§ **Your task**
Pull every line with "pela" from the entries below.

Data records Start Marker

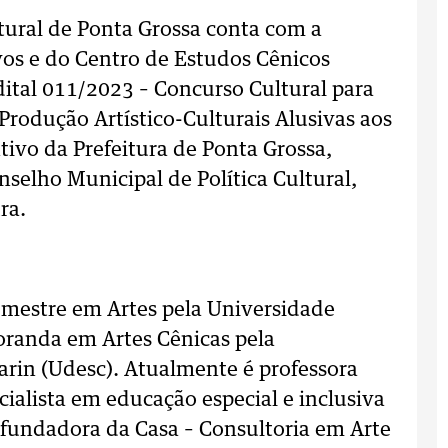
tural de Ponta Grossa conta com a
ivos e do Centro de Estudos Cênicos
dital 011/2023 – Concurso Cultural para
Produção Artístico-Culturais Alusivas aos
ivo da Prefeitura de Ponta Grossa,
nselho Municipal de Política Cultural,
ura.
, mestre em Artes pela Universidade
oranda em Artes Cênicas pela
arin (Udesc). Atualmente é professora
ialista em educação especial e inclusiva
-fundadora da Casa – Consultoria em Arte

Data records End Marker

§ **Response to the exercise**
, mestre em Artes pela Universidade
oranda em Artes Cênicas pela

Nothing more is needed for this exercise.